=== Begin Enclosure ===

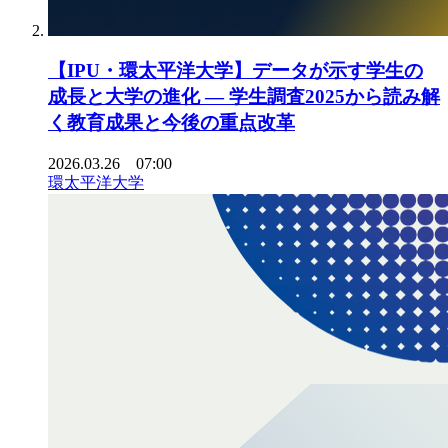
【IPU・環太平洋大学】データが示す学生の
成長と大学の進化 ― 学生調査2025から読み解
く教育成果と今後の重点改革
2026.03.26 07:00
環太平洋大学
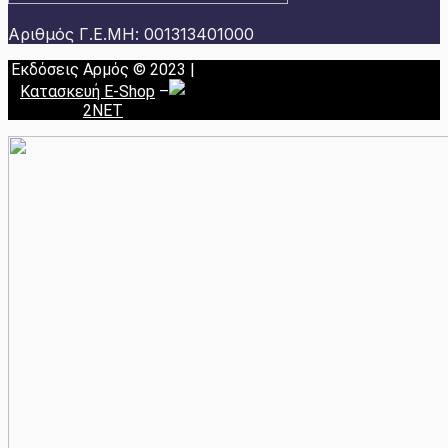
Αριθμός Γ.Ε.ΜΗ: 001313401000
Εκδόσεις Αρμός © 2023 |
Κατασκευή E-Shop
–
2NET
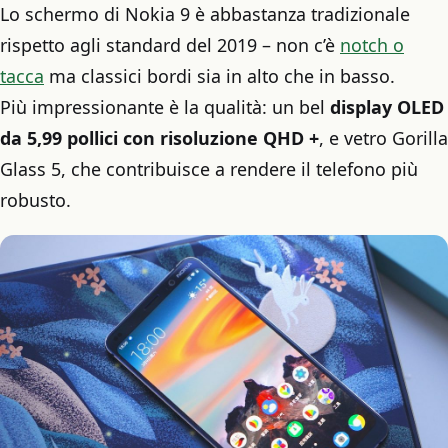
Lo schermo di Nokia 9 è abbastanza tradizionale
rispetto agli standard del 2019 – non c’è
notch o
tacca
ma classici bordi sia in alto che in basso.
Più impressionante è la qualità: un bel
display OLED
da 5,99 pollici con risoluzione QHD +
, e vetro Gorilla
Glass 5, che contribuisce a rendere il telefono più
robusto.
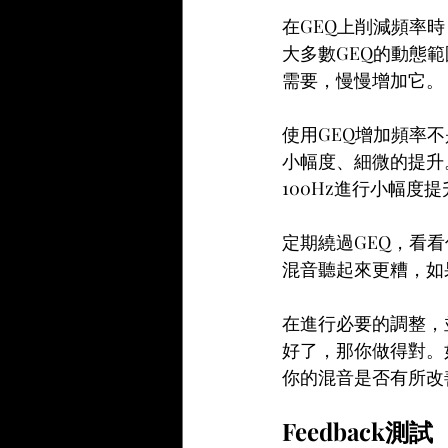
在GEQ上削減頻率
大多數GEQ的動態範
需要，慢慢增加它。
使用GEQ增加頻率
小幅度、細微的提升。
100Hz進行小幅度提
定期繞過GEQ，看
混音聽起來更糟，如
在進行必要的調整，
好了，那你做得對。
你的混音是否有所改
Feedback測試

=== End Enclosure ===

### Task directions
Omit the pictures. Transcribe word for word the lines from the one containing "display OLED" through the end of the listing, inclusive.

### Answer to the problem
display OLED
da 5,99 pollici con risoluzione QHD +
, e vetro Gorilla
Glass 5, che contribuisce a rendere il telefono più
robusto.
在GEQ上削減頻率
大多數GEQ的動態範
需要，慢慢增加它。
使用GEQ增加頻率
小幅度、細微的提升。
100Hz進行小幅度提
定期繞過GEQ，看
混音聽起來更糟，如
在進行必要的調整，
好了，那你做得對。
你的混音是否有所改
Feedback測試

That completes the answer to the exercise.